Now the ill-tempered elder sister was very jealous of this good luck, and determined to get a bag of gold for herself. So she in her turn packed up a bundle and started to seek service by the same road. But when she came to the oven, and the loaves begged her to take them out because they had been baking seven years and were nigh to burning, she tossed her head and said:
"A likely story indeed, that I should burn my fingers to save your crusts. No, thank you!"
And with that she went on till she came across the cow standing waiting to be milked beside the pail. But when the cow said:
"Little girl! Little girl! Milk me! Please milk me, I've waited seven years to be milked——"

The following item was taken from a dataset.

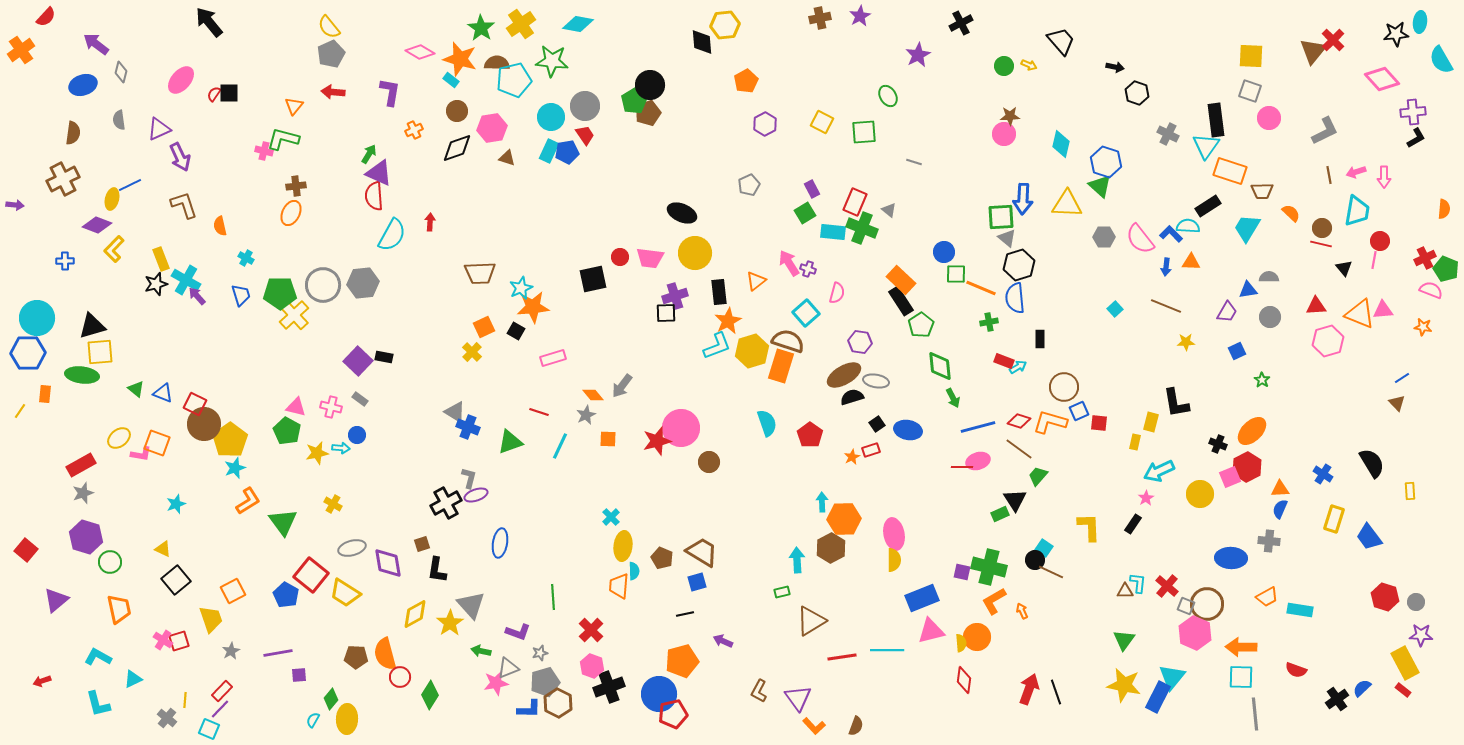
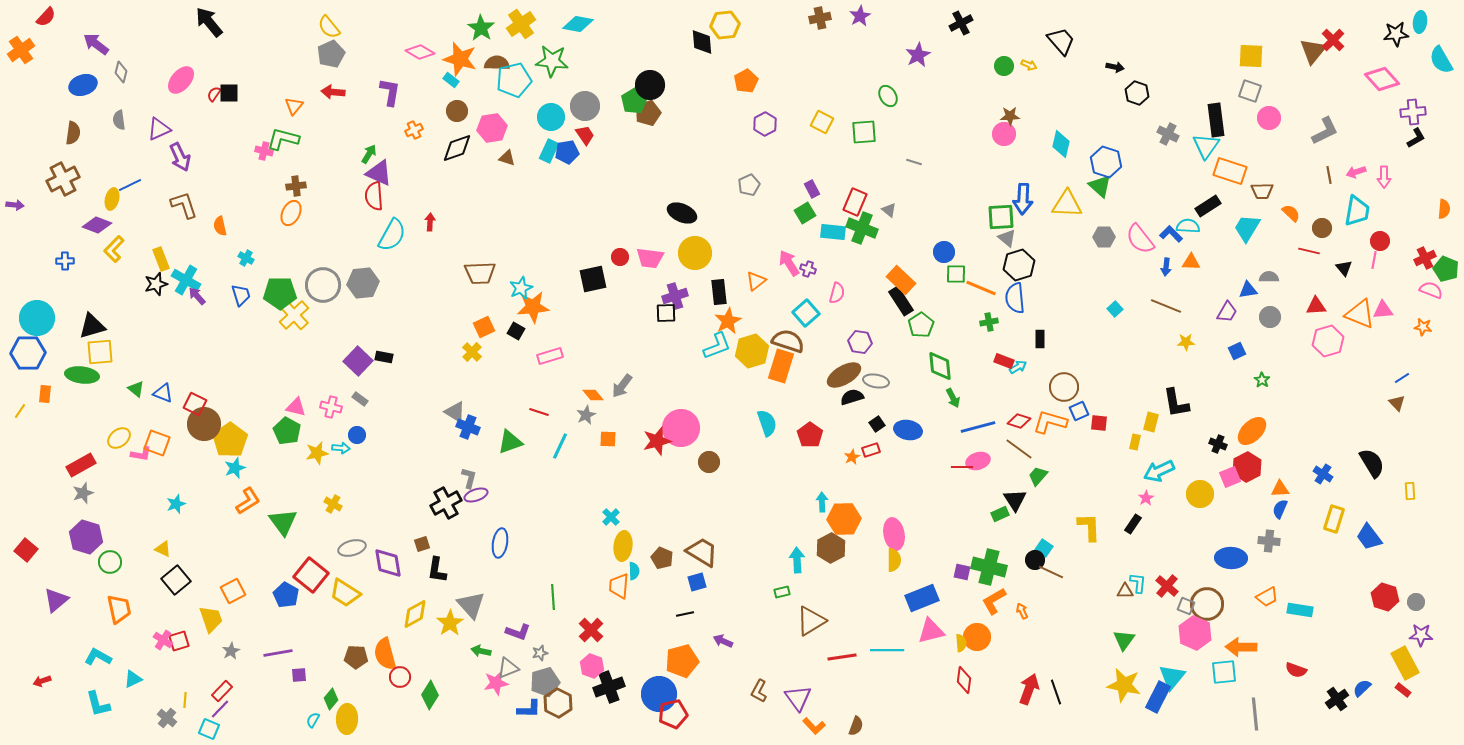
red line at (1321, 244): moved 12 px left, 7 px down
pink rectangle at (553, 358): moved 3 px left, 2 px up
cyan square at (1241, 677): moved 17 px left, 5 px up; rotated 8 degrees counterclockwise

She only laughed and replied, "You may wait another seven years for all I care. I'm not your dairymaid!"
And with that she went on till she came to the apple tree, all overburdened by its fruit. But when it begged her to shake its branches, she only giggled, and plucking one ripe apple, said:
"One is enough for me: you can keep the rest yourself." And with that she went on munching the apple, till she came to the witch-woman's house.
Now the witch-woman, though she had got over being crisp and brown from the oven, was dreadfully angry with all little maid-servants, and made up her mind this one should not trick her. So for a long time she never went out of the house; thus the ill-tempered sister never had a chance of looking up the chimney, as she had meant to do at once. And she had to dust, and clean, and brush, and sweep ever so hard, until she was quite tired out.

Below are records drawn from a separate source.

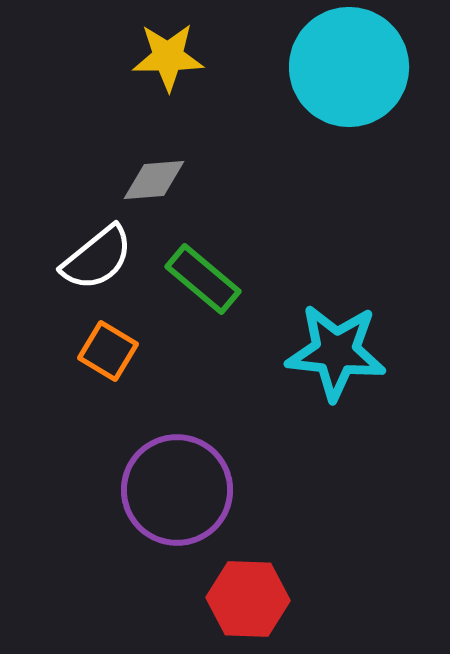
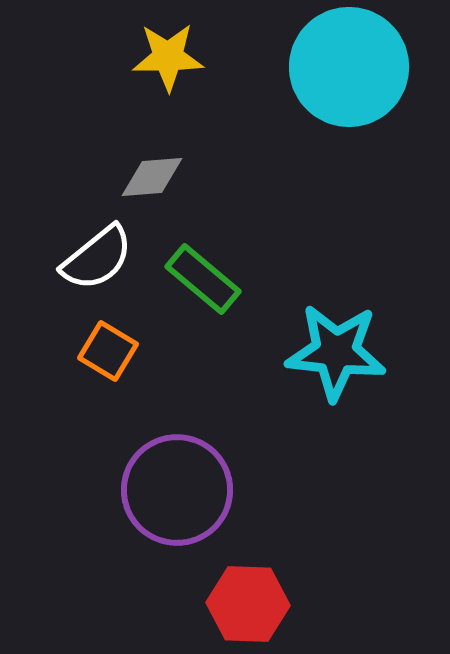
gray diamond: moved 2 px left, 3 px up
red hexagon: moved 5 px down
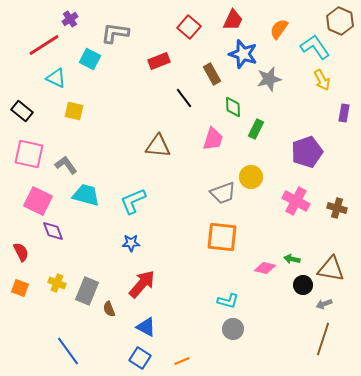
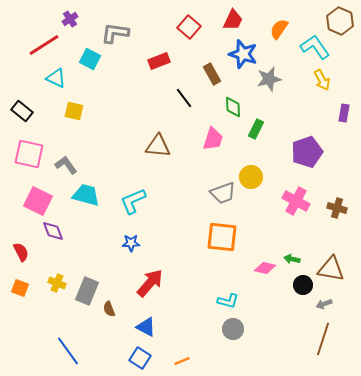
red arrow at (142, 284): moved 8 px right, 1 px up
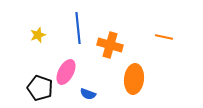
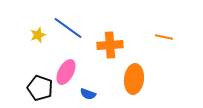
blue line: moved 10 px left; rotated 48 degrees counterclockwise
orange cross: rotated 20 degrees counterclockwise
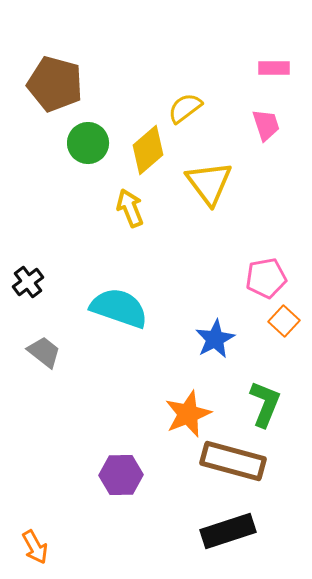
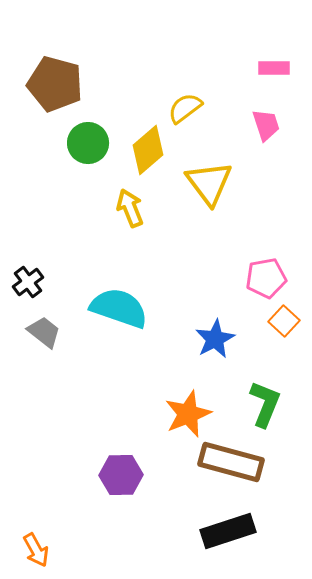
gray trapezoid: moved 20 px up
brown rectangle: moved 2 px left, 1 px down
orange arrow: moved 1 px right, 3 px down
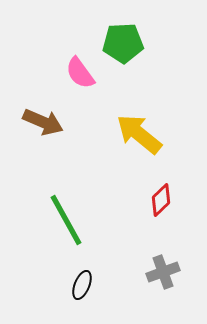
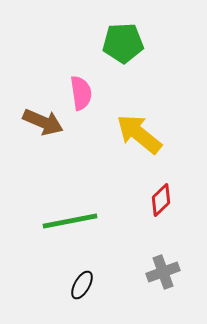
pink semicircle: moved 1 px right, 20 px down; rotated 152 degrees counterclockwise
green line: moved 4 px right, 1 px down; rotated 72 degrees counterclockwise
black ellipse: rotated 8 degrees clockwise
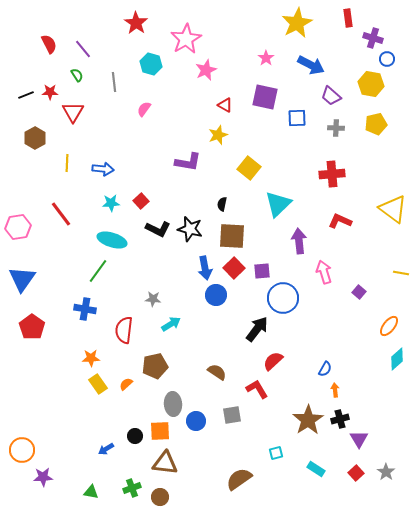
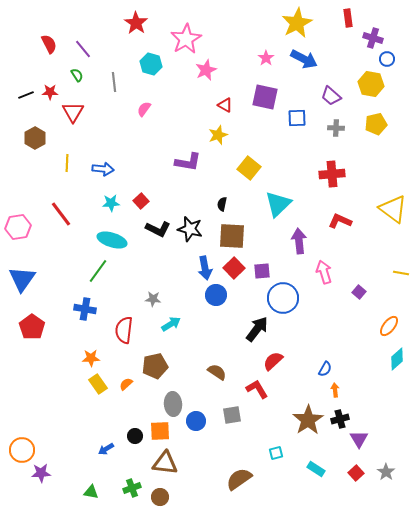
blue arrow at (311, 65): moved 7 px left, 6 px up
purple star at (43, 477): moved 2 px left, 4 px up
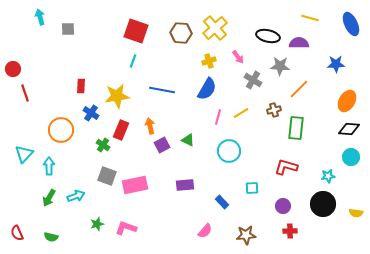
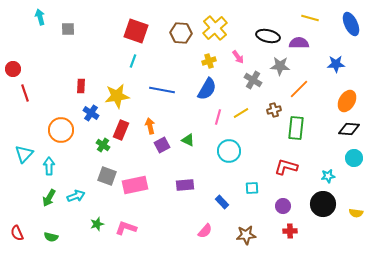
cyan circle at (351, 157): moved 3 px right, 1 px down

But one day, when the witch-woman went into the garden to bury her bones, she seized the moment, looked up the chimney, and, sure enough, a bag of gold fell plump into her lap!
Well! she was off with it in a moment, and ran and ran till she came to the apple tree, when she heard the witch-woman behind her. So she cried as her sister had done:
"Apple tree! Apple tree, hide me So the old witch can't find me, For if she does she'll break my bones, Or bury me under the garden stones."
But the apple tree said:
"No room here! I've too many apples."
So she had to run on; and when the witch-woman on her broomstick came flying by and called:
"O Tree of mine! Tree of mine! Have you seen a naughty little maid With a willy willy wag and a great big bag, Who's stolen my money—all I had?"
The apple tree replied:
"Yes, mother dear, She's gone down there."
Then the witch-woman went after her, caught her, gave her a thorough good beating, took the bag of money away from her, and sent her home without a penny payment for all her dusting, and sweeping, and brushing, and cleaning.